Mariachi Los Camperos
The Los Angeles-based Mariachi Los Camperos is considered by many to be the finest mariachi ensemble in the world. Undoubtedly, it has played a central role in the United States in raising both the artistic standards and the public perceptions of mariachi music, which is now recognized by UNESCO as a masterpiece of Intangible Cultural Heritage of Humanity.
Mariachi was one of the many regional musical styles to emerge from the Mexican countryside, in this case from the west-central state of Jalisco. These various styles developed as local adaptations that merged Spanish instruments, including the violin, guitar, and harp, with indigenous and African influences reflective of regional, mestizo cultures. In the 1930s, urban migration brought mariachi to the attention of Mexico City’s emerging media industry; first radio and then the movies helped to propel mariachi to international prominence.
NEA National Heritage Fellow Natividad “Nati” Cano, a native of Jalisco, founded Mariachi Los Camperos in 1961 in Los Angeles. In 1969, he opened the first dinner-theatre concept restaurant to feature mariachi, La Fonda de Los Camperos, on fashionable Wilshire Boulevard. Cano’s aim was to counter the perception of mariachi as mere “cantina music,” to have his beloved music recognized as art. Los Camperos’ success at La Fonda—along with their breakthrough recordings with Linda Ronstadt and their own Grammy® Award-winning work—is largely credited with bringing mariachi to national attention and millions of new listeners.

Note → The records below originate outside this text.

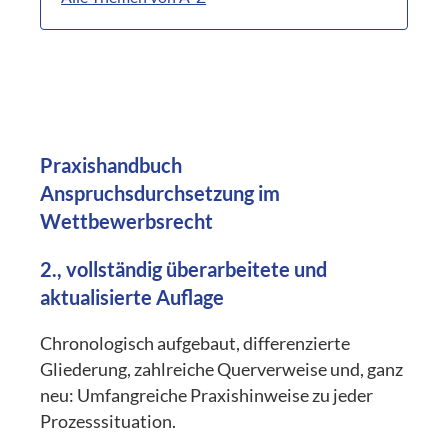
Praxishandbuch
Anspruchsdurchsetzung im
Wettbewerbsrecht
2., vollständig überarbeitete und
aktualisierte Auflage
Chronologisch aufgebaut, differenzierte
Gliederung, zahlreiche Querverweise und, ganz
neu: Umfangreiche Praxishinweise zu jeder
Prozesssituation.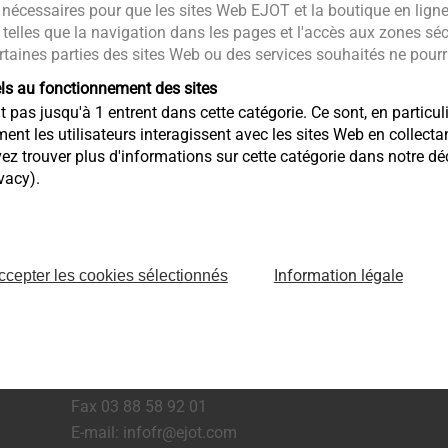
nécessaires pour que les sites Web EJOT et la boutique en lign
 telles que la navigation dans les pages et l'accès aux zones sé
rtaines parties des sites Web ou des services souhaités ne pourra
els au fonctionnement des sites
pas jusqu'à 1 entrent dans cette catégorie. Ce sont, en particuli
 les utilisateurs interagissent avec les sites Web en collecta
trouver plus d'informations sur cette catégorie dans notre décl
vacy).
Information légale
ccepter les cookies sélectionnés
Z.I. de Villé
5 rue du Climont B.P. 40023
F- 67220 Villé
Tél. 03 88 58 92 00
Fax 03 88 58 92 01
E-mail: infofr@ejot.com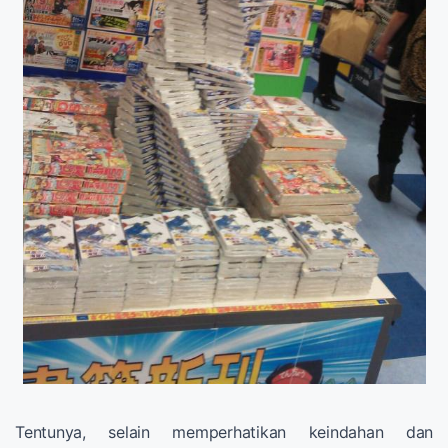
Tentunya, selain memperhatikan keindahan dan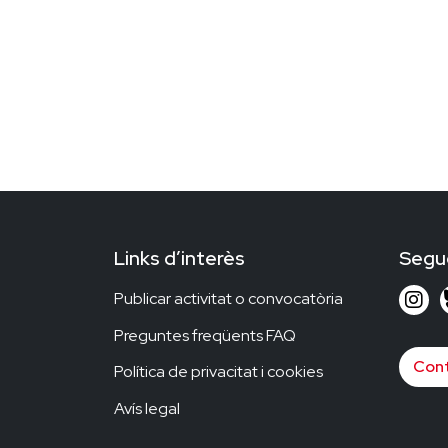
Links d’interès
Segu
Publicar activitat o convocatòria
Preguntes freqüents FAQ
Cont
Política de privacitat i cookies
Avís legal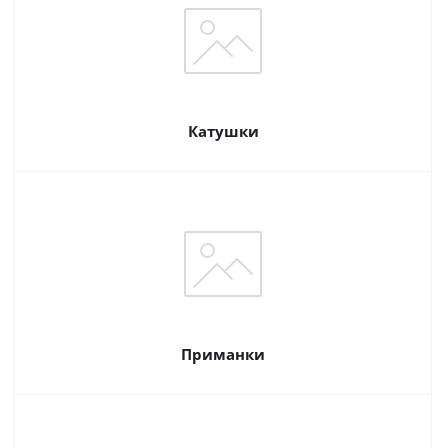
Катушки
Приманки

Nati Cano passed away in 2014 at the age of 81, but he has left Mariachi Los Camperos in good hands, having passed the baton of leadership to the group’s longtime musical director, Jesus “Chuy” Guzman. Guzman, who plays violin and trumpet, was Cano’s right-hand man for nearly three decades. Under Guzman’s direction, Los Camperos released a 2016 Grammy®-nominated musical tribute to Nati called Tradición, Arte, y Pasión. They also reopened the celebrated La Fonda in 2016, nearly a decade after its unfortunate closure.
One of Cano’s most important legacies is Mariachi Los Camperos’ continuing efforts to pass the mariachi tradition to a new generation of mariachi musicians across the United States. Along with Guzman, other key members of Mariachi Los Camperos, including guitarrón player Juan Jimenez, harpist Sergio Alonso, and Raul Cuellar (violin and first voice), have assumed the mantle of master teachers through programs like the Mariachi Master Apprentice Program in San Fernando. Most of all, their virtuosic, inspiring performances create new mariachi fans everywhere they go.